● Exercise goal:
Within the entries below, every line containing "xiáng" is to be copied.

++++ Exercise materials

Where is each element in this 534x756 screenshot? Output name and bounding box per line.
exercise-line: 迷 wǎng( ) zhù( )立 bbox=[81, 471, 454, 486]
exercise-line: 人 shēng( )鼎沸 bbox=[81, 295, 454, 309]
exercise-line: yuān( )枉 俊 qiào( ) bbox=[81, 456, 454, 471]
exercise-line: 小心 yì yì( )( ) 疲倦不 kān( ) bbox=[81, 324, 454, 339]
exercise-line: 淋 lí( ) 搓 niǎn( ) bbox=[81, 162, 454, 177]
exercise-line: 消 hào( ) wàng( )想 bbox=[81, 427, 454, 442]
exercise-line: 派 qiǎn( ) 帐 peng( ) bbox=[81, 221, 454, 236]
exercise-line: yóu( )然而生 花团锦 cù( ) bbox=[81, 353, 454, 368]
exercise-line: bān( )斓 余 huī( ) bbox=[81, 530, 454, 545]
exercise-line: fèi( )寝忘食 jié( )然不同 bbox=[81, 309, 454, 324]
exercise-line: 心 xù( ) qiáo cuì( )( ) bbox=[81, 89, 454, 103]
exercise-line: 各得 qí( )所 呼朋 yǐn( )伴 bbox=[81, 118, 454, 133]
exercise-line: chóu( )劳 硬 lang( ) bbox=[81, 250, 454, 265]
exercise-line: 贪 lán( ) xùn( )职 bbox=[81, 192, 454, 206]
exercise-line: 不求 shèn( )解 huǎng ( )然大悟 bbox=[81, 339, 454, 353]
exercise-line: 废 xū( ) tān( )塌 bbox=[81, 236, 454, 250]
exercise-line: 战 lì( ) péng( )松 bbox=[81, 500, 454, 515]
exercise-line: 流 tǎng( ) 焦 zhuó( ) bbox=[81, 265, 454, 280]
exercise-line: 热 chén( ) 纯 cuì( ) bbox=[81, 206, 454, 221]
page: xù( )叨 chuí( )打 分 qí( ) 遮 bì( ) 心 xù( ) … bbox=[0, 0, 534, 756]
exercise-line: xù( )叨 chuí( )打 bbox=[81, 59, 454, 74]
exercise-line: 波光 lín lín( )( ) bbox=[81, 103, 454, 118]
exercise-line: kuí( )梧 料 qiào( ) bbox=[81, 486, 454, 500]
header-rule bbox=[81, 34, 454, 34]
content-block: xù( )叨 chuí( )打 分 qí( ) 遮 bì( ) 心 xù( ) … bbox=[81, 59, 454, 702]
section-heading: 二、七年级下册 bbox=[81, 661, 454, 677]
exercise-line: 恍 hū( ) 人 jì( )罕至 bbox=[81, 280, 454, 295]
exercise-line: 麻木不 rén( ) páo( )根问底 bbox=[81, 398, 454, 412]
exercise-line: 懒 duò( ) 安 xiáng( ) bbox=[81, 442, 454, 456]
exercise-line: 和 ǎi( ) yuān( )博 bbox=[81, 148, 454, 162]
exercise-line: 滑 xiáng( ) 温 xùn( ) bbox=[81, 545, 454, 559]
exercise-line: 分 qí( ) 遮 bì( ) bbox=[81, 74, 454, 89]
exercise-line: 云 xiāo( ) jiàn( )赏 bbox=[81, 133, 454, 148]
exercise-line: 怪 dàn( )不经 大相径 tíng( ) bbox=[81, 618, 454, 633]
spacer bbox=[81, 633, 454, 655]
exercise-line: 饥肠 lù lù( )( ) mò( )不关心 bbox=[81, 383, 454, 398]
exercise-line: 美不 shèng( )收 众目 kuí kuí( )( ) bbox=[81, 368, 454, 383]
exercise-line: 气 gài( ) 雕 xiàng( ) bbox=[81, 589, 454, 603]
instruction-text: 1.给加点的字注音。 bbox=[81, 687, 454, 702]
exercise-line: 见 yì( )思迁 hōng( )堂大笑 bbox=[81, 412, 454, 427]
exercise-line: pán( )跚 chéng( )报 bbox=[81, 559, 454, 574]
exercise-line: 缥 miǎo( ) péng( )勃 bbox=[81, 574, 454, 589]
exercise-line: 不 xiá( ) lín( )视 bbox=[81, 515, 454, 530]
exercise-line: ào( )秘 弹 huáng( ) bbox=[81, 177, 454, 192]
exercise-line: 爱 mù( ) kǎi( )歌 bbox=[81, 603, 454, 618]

++++++++

● Exercise output:
exercise-line: 懒 duò( ) 安 xiáng( ) bbox=[81, 442, 454, 456]
exercise-line: 滑 xiáng( ) 温 xùn( ) bbox=[81, 545, 454, 559]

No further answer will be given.